Task description: Each line of the data that mentions the string "cell" needs to be identified and copied.

Extracted records:
───

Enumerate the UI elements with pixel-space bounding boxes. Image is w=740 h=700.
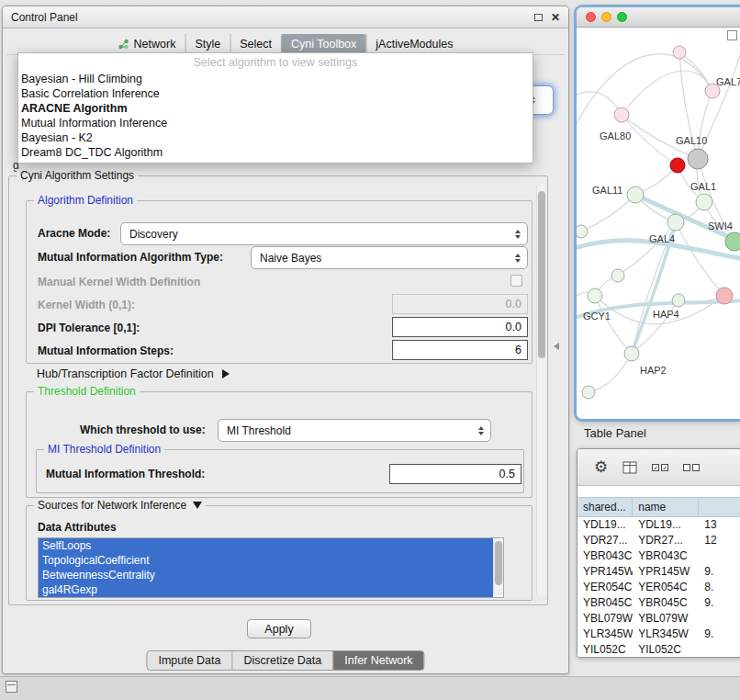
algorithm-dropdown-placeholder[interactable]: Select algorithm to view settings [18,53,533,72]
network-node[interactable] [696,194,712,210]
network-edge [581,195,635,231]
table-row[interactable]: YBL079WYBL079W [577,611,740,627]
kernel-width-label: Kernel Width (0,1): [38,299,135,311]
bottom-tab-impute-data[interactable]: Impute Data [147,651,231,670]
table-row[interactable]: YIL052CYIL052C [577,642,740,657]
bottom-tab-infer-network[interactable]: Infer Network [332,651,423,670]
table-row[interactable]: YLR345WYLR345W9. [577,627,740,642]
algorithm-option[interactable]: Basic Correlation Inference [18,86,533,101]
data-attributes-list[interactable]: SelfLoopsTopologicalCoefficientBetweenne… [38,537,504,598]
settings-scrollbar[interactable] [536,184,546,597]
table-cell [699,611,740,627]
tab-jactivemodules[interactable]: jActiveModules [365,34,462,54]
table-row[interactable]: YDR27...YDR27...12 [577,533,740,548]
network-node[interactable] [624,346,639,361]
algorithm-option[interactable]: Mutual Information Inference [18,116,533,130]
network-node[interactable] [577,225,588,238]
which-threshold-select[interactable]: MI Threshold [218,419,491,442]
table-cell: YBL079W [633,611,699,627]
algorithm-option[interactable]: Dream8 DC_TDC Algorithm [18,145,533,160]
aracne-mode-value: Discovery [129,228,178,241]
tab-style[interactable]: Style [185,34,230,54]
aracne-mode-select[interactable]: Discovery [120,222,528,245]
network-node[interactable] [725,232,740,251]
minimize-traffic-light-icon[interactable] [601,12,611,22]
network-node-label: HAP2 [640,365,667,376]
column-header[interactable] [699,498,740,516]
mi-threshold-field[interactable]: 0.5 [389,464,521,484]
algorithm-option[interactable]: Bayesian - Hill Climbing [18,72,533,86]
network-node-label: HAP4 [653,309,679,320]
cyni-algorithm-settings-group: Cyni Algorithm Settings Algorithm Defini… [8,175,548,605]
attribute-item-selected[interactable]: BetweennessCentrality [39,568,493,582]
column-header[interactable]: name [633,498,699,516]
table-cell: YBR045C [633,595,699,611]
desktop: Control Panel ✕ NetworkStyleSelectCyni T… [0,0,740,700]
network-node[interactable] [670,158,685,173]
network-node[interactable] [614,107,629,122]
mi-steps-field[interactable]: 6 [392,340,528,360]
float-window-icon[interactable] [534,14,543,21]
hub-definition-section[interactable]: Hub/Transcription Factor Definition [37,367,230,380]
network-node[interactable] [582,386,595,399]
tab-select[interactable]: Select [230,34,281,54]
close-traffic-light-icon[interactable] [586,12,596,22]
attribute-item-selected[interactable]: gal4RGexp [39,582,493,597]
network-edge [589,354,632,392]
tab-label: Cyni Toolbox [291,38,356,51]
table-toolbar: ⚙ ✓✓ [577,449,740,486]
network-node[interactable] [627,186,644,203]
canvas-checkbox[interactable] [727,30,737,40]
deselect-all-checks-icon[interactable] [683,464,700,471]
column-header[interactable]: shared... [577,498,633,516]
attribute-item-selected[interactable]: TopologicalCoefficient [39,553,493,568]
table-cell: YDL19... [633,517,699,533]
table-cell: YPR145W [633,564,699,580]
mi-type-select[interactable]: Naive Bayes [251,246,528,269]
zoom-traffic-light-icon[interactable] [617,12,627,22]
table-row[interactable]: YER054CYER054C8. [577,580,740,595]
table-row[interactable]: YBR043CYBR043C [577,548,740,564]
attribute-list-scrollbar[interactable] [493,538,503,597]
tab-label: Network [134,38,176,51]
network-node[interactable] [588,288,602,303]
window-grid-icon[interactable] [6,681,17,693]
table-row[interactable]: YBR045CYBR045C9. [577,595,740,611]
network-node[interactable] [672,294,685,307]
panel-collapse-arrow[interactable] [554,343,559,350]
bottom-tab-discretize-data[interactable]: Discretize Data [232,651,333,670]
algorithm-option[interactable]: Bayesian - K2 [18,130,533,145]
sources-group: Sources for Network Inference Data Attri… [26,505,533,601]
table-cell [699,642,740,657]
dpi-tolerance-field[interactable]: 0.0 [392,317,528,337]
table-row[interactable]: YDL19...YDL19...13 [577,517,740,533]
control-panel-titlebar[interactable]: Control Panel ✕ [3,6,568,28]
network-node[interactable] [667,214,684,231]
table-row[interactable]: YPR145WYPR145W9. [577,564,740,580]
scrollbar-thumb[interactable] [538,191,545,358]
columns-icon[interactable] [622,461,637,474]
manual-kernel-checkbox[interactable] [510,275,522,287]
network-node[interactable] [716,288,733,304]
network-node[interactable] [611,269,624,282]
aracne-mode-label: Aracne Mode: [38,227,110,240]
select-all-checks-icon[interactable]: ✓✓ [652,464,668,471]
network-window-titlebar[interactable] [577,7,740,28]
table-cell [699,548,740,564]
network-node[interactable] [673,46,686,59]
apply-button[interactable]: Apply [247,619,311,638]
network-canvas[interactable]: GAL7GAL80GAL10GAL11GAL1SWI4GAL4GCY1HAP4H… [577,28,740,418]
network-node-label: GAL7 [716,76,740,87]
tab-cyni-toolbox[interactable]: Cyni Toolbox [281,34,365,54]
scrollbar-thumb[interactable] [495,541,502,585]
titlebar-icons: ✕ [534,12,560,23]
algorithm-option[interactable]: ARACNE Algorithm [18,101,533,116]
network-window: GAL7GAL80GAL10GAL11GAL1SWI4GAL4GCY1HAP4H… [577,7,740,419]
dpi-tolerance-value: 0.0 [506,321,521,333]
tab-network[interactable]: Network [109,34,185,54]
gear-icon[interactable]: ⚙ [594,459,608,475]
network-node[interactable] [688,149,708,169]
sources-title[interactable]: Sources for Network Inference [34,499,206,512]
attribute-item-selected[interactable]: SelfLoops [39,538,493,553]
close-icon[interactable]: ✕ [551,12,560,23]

───

Output of the task:
table-cell [699,611,740,627]
table-cell: YBL079W [633,611,699,627]
table-cell: YBR045C [633,595,699,611]
table-cell: YDL19... [633,517,699,533]
table-cell: YPR145W [633,564,699,580]
table-cell [699,642,740,657]
table-cell [699,548,740,564]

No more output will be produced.